Mr. Dickinson to Mr. Seward.
Sir: Much anxiety is manifested by the people of this country in regard to the project which seemed to be entertained by the President of the United States of colonizing persons of African descent in Central America.
The people of Nicaragua are very generally opposed to such a scheme, and their opposition seems to be deep-rooted and strong. They manifest as much abhorrence at being placed on a social and political equality with emancipated slaves as do some of the people of our northern States. Although a majority of the population of Nicaragua is more or less colored, the African blood is comparatively trifling. The colored portion is mostly a mixture of the early white adventurers with an aboriginal people, that had made some progress in agriculture and many of the useful arts before the white race came among them. The fact that the white blood is so largely mixed with the Indian is not so much a proof that the early whites of this country had different tastes from those that first settled in North America, as it is that the Indians themselves were a more congenial race, and more readily assimilated to the whites than did the northern tribes. The African blood of Nicaragua is mostly confined to the Atlantic shore, among the Mosquito Indians, who have no political power in the government. The people of Nicaragua are proud and sensitive, and by no means devoid of talent. They are extremely jealous of their national character, and feel indignant at the idea of being ranked with the North American negro. It is not the labor that they object to, it is their assumed equality with the African race.
As an instance of the excitement which exists on this subject, I quote from a letter written to me by honorable 0. N. Riotte, our minister to Costa Rica, under date of 28th August, 1862, as follows:
“The last steamer from Central America conveyed us the news of a perfect panic prevailing over Nicaragua and Honduras on account of a dreadful deluge of negro emigration into these two countries from the United States. Permit me to ask you what is at the foundation of these rumors ? The contagion of fear has spread already here, and spoiled a project which, for a number of months, I was considering, with the government, with the view of facilitating and securing the establishment of freed negro colonies by an act of congress. I take the liberty of begging your attention to this inquiry at your earliest convenience.”
This excitement was at first produced, and is now aggravated as much as possible, by the active secession influence which pervades this country. From the first day of my arrival in this republic to the present time, I have been ever watchful and diligent in searching out and making myself acquainted with the nature, extent, and secret springs of this malign influence. I have succeeded in discovering its various agencies, and know how they operate in this country. I have also succeeded in counteracting and controlling them. I have brought [Page 894]the privateer question, which was entirely the work of secessionists, (foremost among whom were my predecessor, and the United States consul,) to a successful issue. In the same manner, I am confident, I shall eventually succeed in controlling this panic, for I have influences at work as sleepless and untiring as they, but in this they have more substantial ground to work upon than they have had on any other question.

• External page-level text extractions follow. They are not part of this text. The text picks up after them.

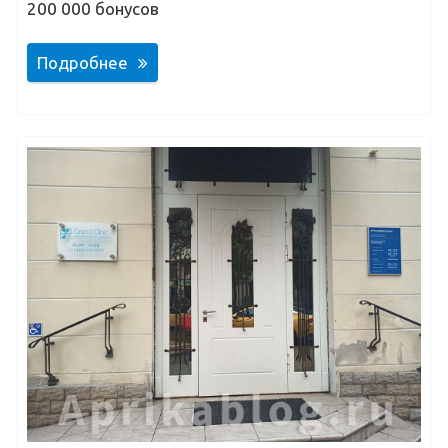
200 000 бонусов
Подробнее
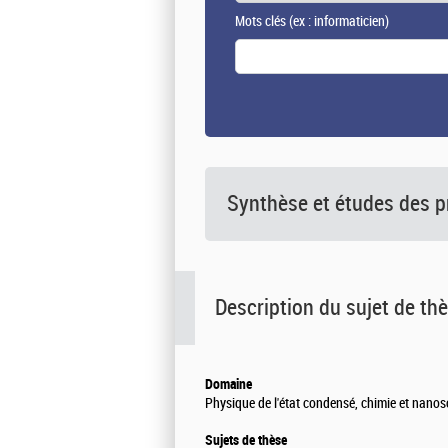
Mots clés
(ex : informaticien)
Synthèse et études des p
Description du sujet de th
Domaine
Physique de l'état condensé, chimie et nanos
Sujets de thèse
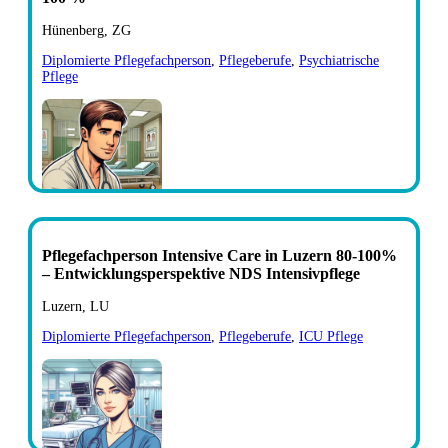
Hünenberg, ZG
Diplomierte Pflegefachperson
,
Pflegeberufe
,
Psychiatrische
Pflege
Pflegefachperson Intensive Care in Luzern 80-100%
– Entwicklungsperspektive NDS Intensivpflege
Luzern, LU
Diplomierte Pflegefachperson
,
Pflegeberufe
,
ICU Pflege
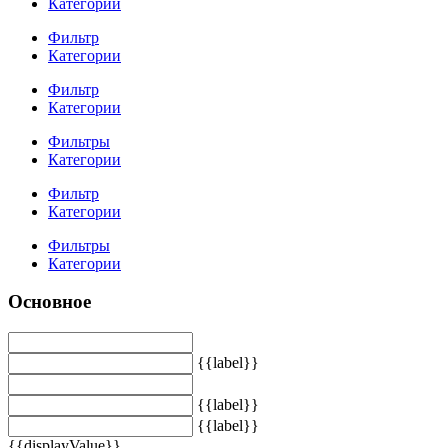
Категории
Фильтр
Категории
Фильтр
Категории
Фильтры
Категории
Фильтр
Категории
Фильтры
Категории
Основное
{{label}}
{{label}}
{{label}}
{{displayValue}}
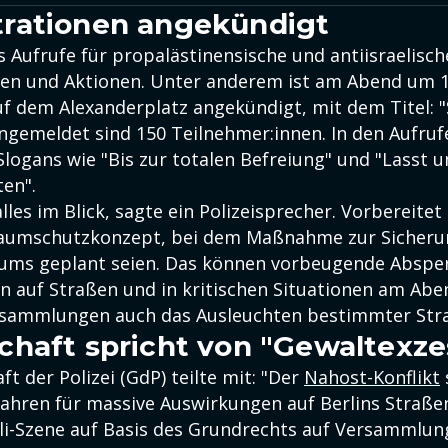
rationen angekündigt
s Aufrufe für propalästinensische und antiisraelisch
en und Aktionen. Unter anderem ist am Abend um 1
 dem Alexanderplatz angekündigt, mit dem Titel: 
ngemeldet sind 150 Teilnehmer:innen. In den Aufruf
logans wie "Bis zur totalen Befreiung" und "Lasst u
ten".
les im Blick, sagte ein Polizeisprecher. Vorbereitet 
aumschutzkonzept, bei dem Maßnahme zur Sicheru
aums geplant seien. Das können vorbeugende Abspe
n auf Straßen und in kritischen Situationen am Abe
nsammlungen auch das Ausleuchten bestimmter Str
haft spricht von "Gewaltexze
t der Polizei (GdP) teilte mit: "Der
Nahost-Konflikt
ahren für massive Auswirkungen auf Berlins Straßen
ali-Szene auf Basis des Grundrechts auf Versammlung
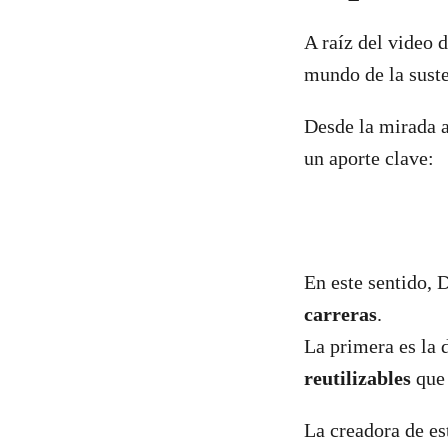
A raíz del video 
mundo de la suste
Desde la mirada 
un aporte clave:
En este sentido, 
carreras
.
La primera es la 
reutilizables
que 
La creadora de es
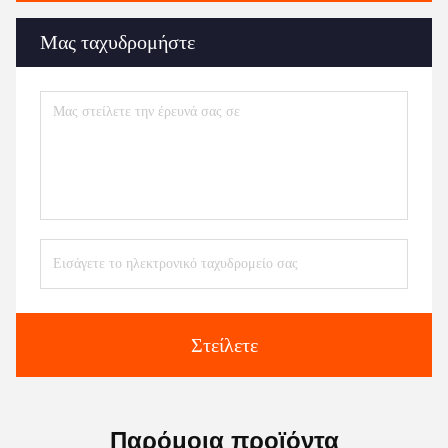
Μας ταχυδρομήστε
Στείλετε
Παρόμοια προϊόντα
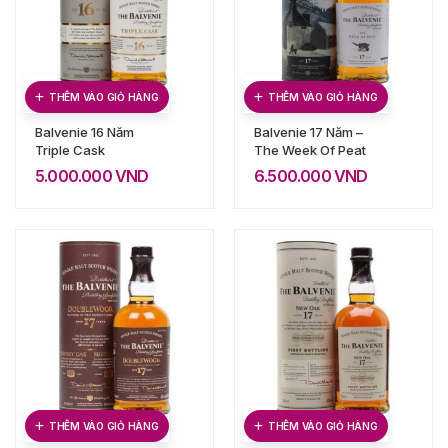
THÊM VÀO GIỎ HÀNG
THÊM VÀO GIỎ HÀNG
Balvenie 16 Năm
Balvenie 17 Năm –
Triple Cask
The Week Of Peat
5.000.000
VND
6.500.000
VND
THÊM VÀO GIỎ HÀNG
THÊM VÀO GIỎ HÀNG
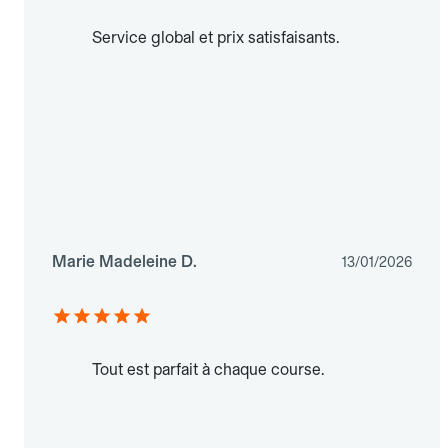
Service global et prix satisfaisants.
Marie Madeleine D.
13/01/2026
Tout est parfait à chaque course.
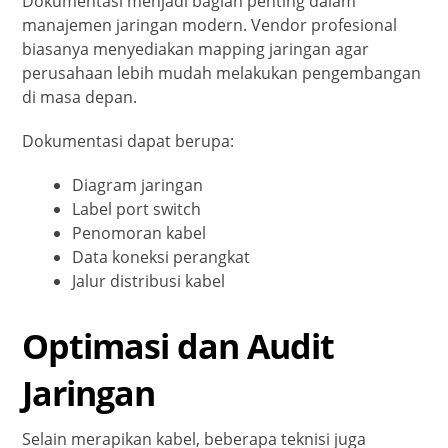
Dokumentasi menjadi bagian penting dalam
manajemen jaringan modern. Vendor profesional
biasanya menyediakan mapping jaringan agar
perusahaan lebih mudah melakukan pengembangan
di masa depan.
Dokumentasi dapat berupa:
Diagram jaringan
Label port switch
Penomoran kabel
Data koneksi perangkat
Jalur distribusi kabel
Optimasi dan Audit
Jaringan
Selain merapikan kabel, beberapa teknisi juga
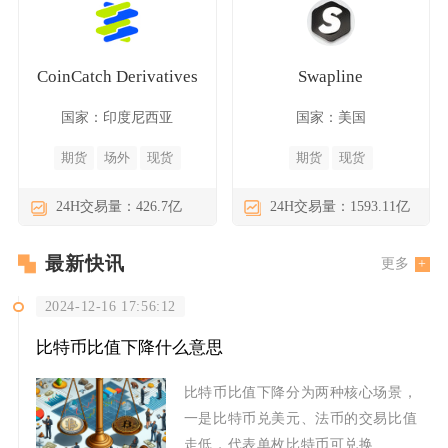
CoinCatch Derivatives
Swapline
国家：印度尼西亚
国家：美国
期货
场外
现货
期货
现货
24H交易量：426.7亿
24H交易量：1593.11亿
最新快讯
更多
2024-12-16 17:56:12
比特币比值下降什么意思
比特币比值下降分为两种核心场景，
一是比特币兑美元、法币的交易比值
走低，代表单枚比特币可兑换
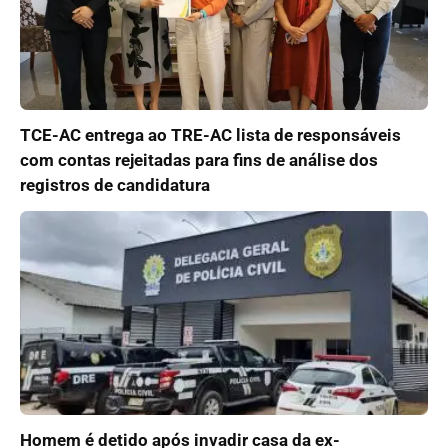
TCE-AC entrega ao TRE-AC lista de responsáveis
com contas rejeitadas para fins de análise dos
registros de candidatura
Homem é detido após invadir casa da ex-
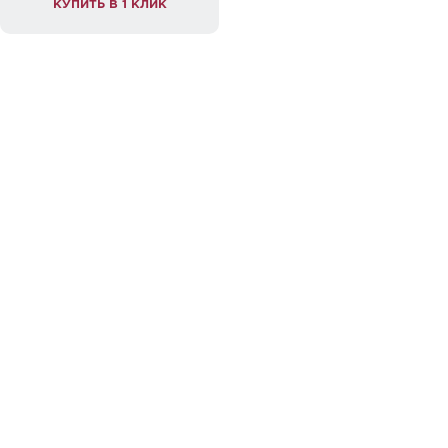
КУПИТЬ В 1 КЛИК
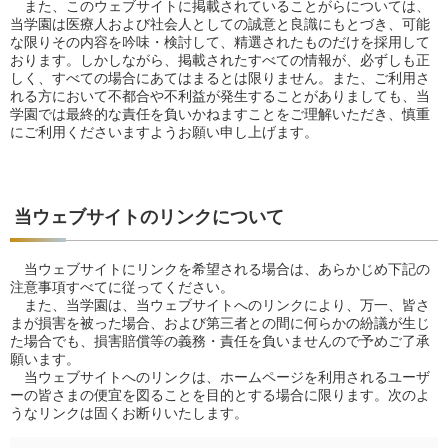
また、このウェブサイトに掲載されていることがらについては、
当学園は医療人および社会人としての誠意と良識にもとづき、可能
な限りその内容を吟味・検討して、精選されたものだけを採用して
おります。しかしながら、掲載されたすべての情報が、必ずしも正
しく、すべての場合にあてはまるとは限りません。また、ご利用さ
れる方において不都合や不利益が発生することがありましても、当
学園では最終的な責任を負いかねますことをご理解いただき、慎重
にご利用くださいますようお願い申し上げます。
当ウェブサイトのリンクについて
当ウェブサイトにリンクを希望される場合は、あらかじめ下記の
注意事項すべてに従ってください。
また、当学園は、当ウェブサイトへのリンクにより、万一、皆さ
まが損害を被った場合、および第三者との間に何らかの紛議が生じ
た場合でも、損害賠償等の義務・責任を負いませんので予めご了承
願います。
当ウェブサイトへのリンクは、ホームページを利用されるユーザ
ーの皆さまの便宜を図ることを目的とする場合に限ります。次のよ
うなリンクは固くお断りいたします。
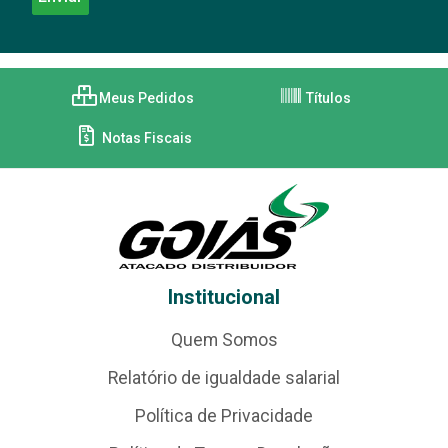
Meus Pedidos
Títulos
Notas Fiscais
Institucional
Quem Somos
Relatório de igualdade salarial
Política de Privacidade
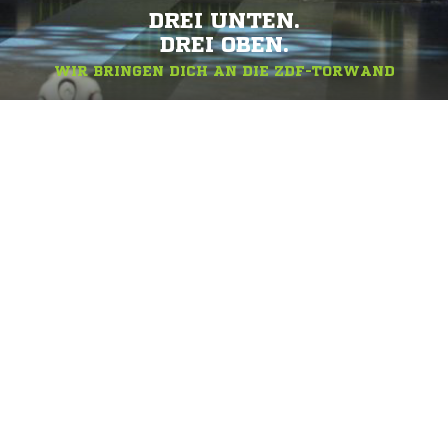
DREI UNTEN.
DREI OBEN.
WIR BRINGEN DICH AN DIE ZDF-TORWAND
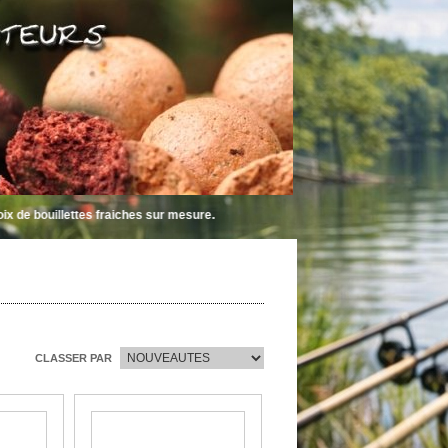
illettes fraiches sur mesure.
CLASSER PAR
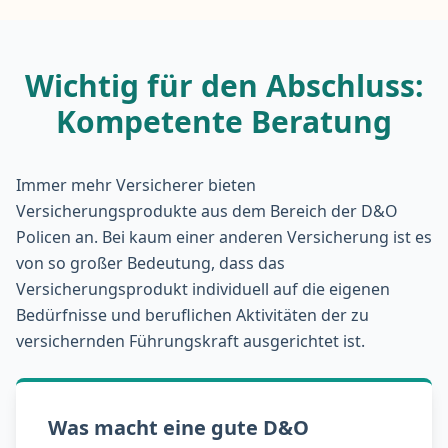
Wichtig für den Abschluss:
Kompetente Beratung
Immer mehr Versicherer bieten
Versicherungsprodukte aus dem Bereich der D&O
Policen an. Bei kaum einer anderen Versicherung ist es
von so großer Bedeutung, dass das
Versicherungsprodukt individuell auf die eigenen
Bedürfnisse und beruflichen Aktivitäten der zu
versichernden Führungskraft ausgerichtet ist.
Was macht eine gute D&O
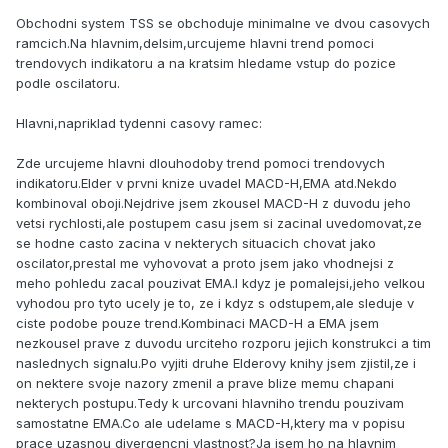
Obchodni system TSS se obchoduje minimalne ve dvou casovych
ramcich.Na hlavnim,delsim,urcujeme hlavni trend pomoci
trendovych indikatoru a na kratsim hledame vstup do pozice
podle oscilatoru.
Hlavni,napriklad tydenni casovy ramec:
Zde urcujeme hlavni dlouhodoby trend pomoci trendovych
indikatoru.Elder v prvni knize uvadel MACD-H,EMA atd.Nekdo
kombinoval oboji.Nejdrive jsem zkousel MACD-H z duvodu jeho
vetsi rychlosti,ale postupem casu jsem si zacinal uvedomovat,ze
se hodne casto zacina v nekterych situacich chovat jako
oscilator,prestal me vyhovovat a proto jsem jako vhodnejsi z
meho pohledu zacal pouzivat EMA.I kdyz je pomalejsi,jeho velkou
vyhodou pro tyto ucely je to, ze i kdyz s odstupem,ale sleduje v
ciste podobe pouze trend.Kombinaci MACD-H a EMA jsem
nezkousel prave z duvodu urciteho rozporu jejich konstrukci a tim
naslednych signalu.Po vyjiti druhe Elderovy knihy jsem zjistil,ze i
on nektere svoje nazory zmenil a prave blize memu chapani
nekterych postupu.Tedy k urcovani hlavniho trendu pouzivam
samostatne EMA.Co ale udelame s MACD-H,ktery ma v popisu
prace uzasnou divergencni vlastnost?Ja jsem ho na hlavnim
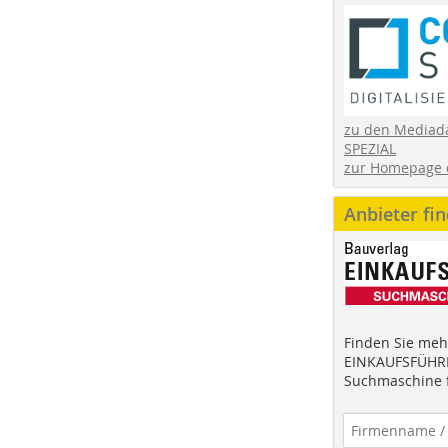
zu den Mediad
SPEZIAL
zur Homepage 
Anbieter fi
Finden Sie mehr
EINKAUFSFÜHRE
Suchmaschine f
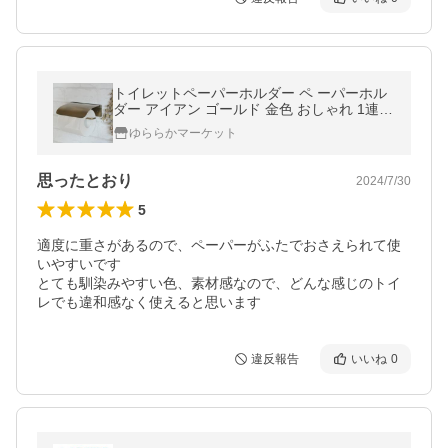
トイレットペーパーホルダー ペ ーパーホル
ダー アイアン ゴールド 金色 おしゃれ 1連 1
個『CREERアイアントイレットペーパーホ
ゆららかマーケット
ルダーGD 』
思ったとおり
2024/7/30
5
適度に重さがあるので、ペーパーがふたでおさえられて使
いやすいです

とても馴染みやすい色、素材感なので、どんな感じのトイ
レでも違和感なく使えると思います
違反報告
いいね
0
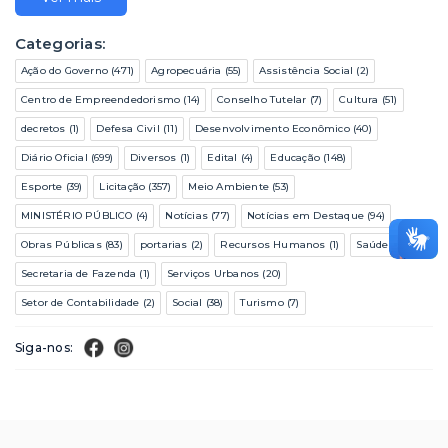
Categorias:
Ação do Governo (471)
Agropecuária (55)
Assistência Social (2)
Centro de Empreendedorismo (14)
Conselho Tutelar (7)
Cultura (51)
decretos (1)
Defesa Civil (11)
Desenvolvimento Econômico (40)
Diário Oficial (699)
Diversos (1)
Edital (4)
Educação (148)
Esporte (39)
Licitação (357)
Meio Ambiente (53)
MINISTÉRIO PÚBLICO (4)
Notícias (77)
Notícias em Destaque (94)
Obras Públicas (83)
portarias (2)
Recursos Humanos (1)
Saúde (185)
Secretaria de Fazenda (1)
Serviços Urbanos (20)
Setor de Contabilidade (2)
Social (38)
Turismo (7)
Siga-nos:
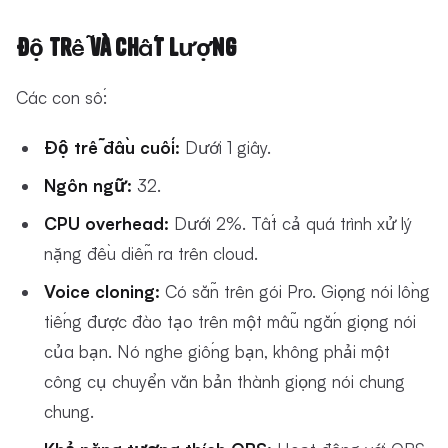
Độ Trễ và Chất Lượng
Các con số:
Độ trễ đầu cuối:
Dưới 1 giây.
Ngôn ngữ:
32.
CPU overhead:
Dưới 2%. Tất cả quá trình xử lý
nặng đều diễn ra trên cloud.
Voice cloning:
Có sẵn trên gói Pro. Giọng nói lồng
tiếng được đào tạo trên một mẫu ngắn giọng nói
của bạn. Nó nghe giống bạn, không phải một
công cụ chuyển văn bản thành giọng nói chung
chung.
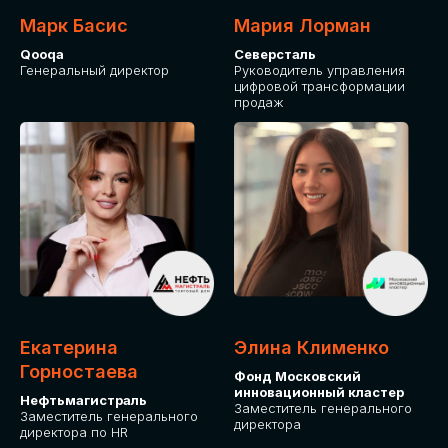
Марк Басис
Мария Лорман
Qooqa
Северсталь
Генеральный директор
Руководитель управления
цифровой трансформации
продаж
СТАНЬТЕ
ЭКСПОНЕНТОМ
IT Solutions for Business
Приглашаем стать партнером GLOBAL
Екатерина
Элина Клименко
TECH FORUM и презентовать ваши
Горностаева
Фонд Московский
решения целевой аудитории. Будем
инновационный кластер
рады сотрудничеству!
Нефтьмагистраль
Заместитель генерального
Заместитель генерального
директора
директора по HR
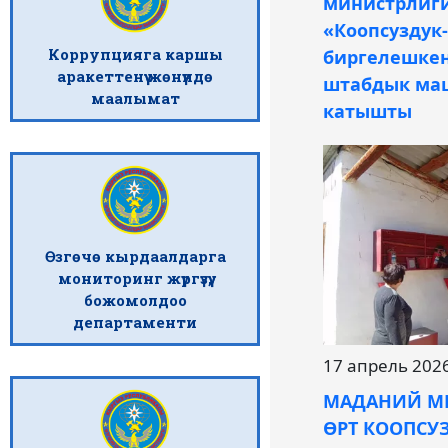
министрлиг
«Коопсуздук-
Коррупцияга каршы
биргелешкен
аракеттенүү жөнүндө
штабдык ма
маалымат
катышты
Өзгөчө кырдаалдарга
мониторинг жүргүзүү,
божомолдоо
департаменти
17 апрель 202
МАДАНИЙ М
ӨРТ КООПСУ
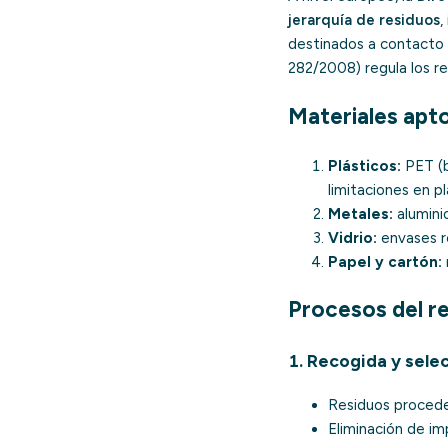
jerarquía de residuos
,
destinados a contacto 
282/2008) regula los re
Materiales apt
Plásticos:
PET (b
limitaciones en p
Metales:
aluminio
Vidrio:
envases r
Papel y cartón:
Procesos del r
1. Recogida y sele
Residuos proced
Eliminación de im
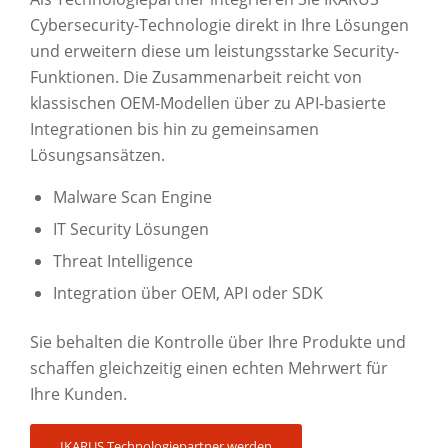
Cybersecurity-Technologie direkt in Ihre Lösungen
und erweitern diese um leistungsstarke Security-
Funktionen. Die Zusammenarbeit reicht von
klassischen OEM-Modellen über zu API-basierte
Integrationen bis hin zu gemeinsamen
Lösungsansätzen.
Malware Scan Engine
IT Security Lösungen
Threat Intelligence
Integration über OEM, API oder SDK
Sie behalten die Kontrolle über Ihre Produkte und
schaffen gleichzeitig einen echten Mehrwert für
Ihre Kunden.
IKARUS Technologiepartner werden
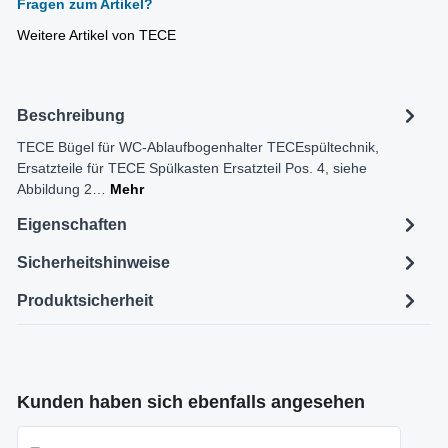
Fragen zum Artikel?
Weitere Artikel von TECE
Beschreibung
TECE Bügel für WC-Ablaufbogenhalter TECEspültechnik,
Ersatzteile für TECE Spülkasten Ersatzteil Pos. 4, siehe
Abbildung 2…
Mehr
Eigenschaften
Sicherheitshinweise
Produktsicherheit
Produktgalerie überspringen
Kunden haben sich ebenfalls angesehen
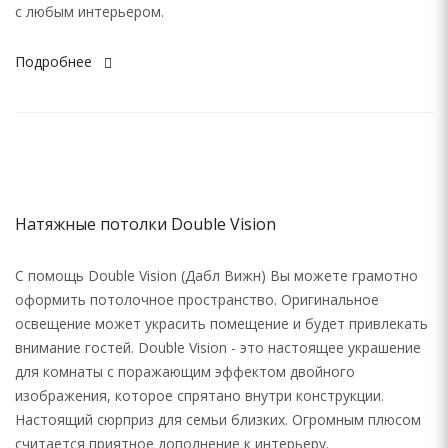
с любым интерьером.
Подробнее
Натяжные потолки Double Vision
С помощь Double Vision (Дабл Вижн) Вы можете грамотно
оформить потолочное пространство. Оригинальное
освещение может украсить помещение и будет привлекать
внимание гостей. Double Vision - это настоящее украшение
для комнаты с поражающим эффектом двойного
изображения, которое спрятано внутри конструкции.
Настоящий сюрприз для семьи близких. Огромным плюсом
считается приятное дополнение к интерьеру.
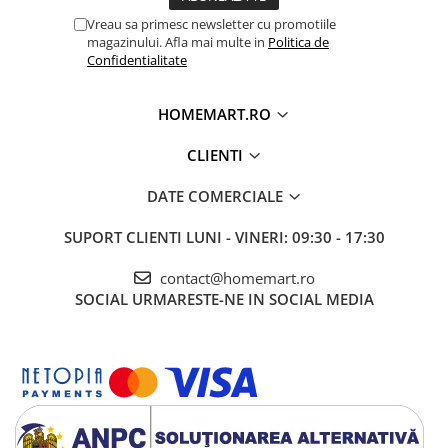
Vreau sa primesc newsletter cu promotiile
magazinului. Afla mai multe in
Politica de
Confidentialitate
HOMEMART.RO
CLIENTI
DATE COMERCIALE
SUPORT CLIENTI
LUNI - VINERI: 09:30 - 17:30
contact@homemart.ro
SOCIAL
URMARESTE-NE IN SOCIAL MEDIA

National jealousy has taken the alarm, and feels insulted at the idea of being classed with a servile race. Paradoxical as it may seem, the colored population are the most violently exercised on the subject.
They regard it as the greatest degradation for the country to be overrun with blacks. They feel a sort of pride in being lifted up into a political equality with the white race, but they do not wish to have the national character darkened any more than it is. I do not think that the President of the United States intends anything of the kind, but this is the way it is and will continue to be received here until the idea is distinctly disavowed by the highest authority.
The great disturbing question of this country is, which of these races shall maintain the political supremacy ? It is a question more intimately and ineradicably engrafted into the social and political system of these states, and even more difficult of solution, than the slavery question in the United States.
It is a question in which the whole civilized world, and especially the United States, is most deeply interested, for more than one half of the American continent is now peopled by mixed races, one or the other of which must eventually predominate. Surely nothing should be done to crush out the white race from any portion of the chosen home of civilization and free government. Whatever will be productive of this result in Nicaragua will be instantly repelled.
Having received no instructions on the subject, and not knowing the precise character or extent of the project in view, I have not deemed it wise, at this time, to do more than to use my personal influence in endeavoring to allay the excitement, and to write the brief notes to this government, copies of which are enclosed.
I also ask your attention to the enclosed copy of my answer to Mr. Riotte, as containing details which time will not permit me to enlarge upon here.
I have the honor to be, very respectfully, your obedient servant,
Hon. William H. Seward, Secretary of State of the United States, Washington, D. C.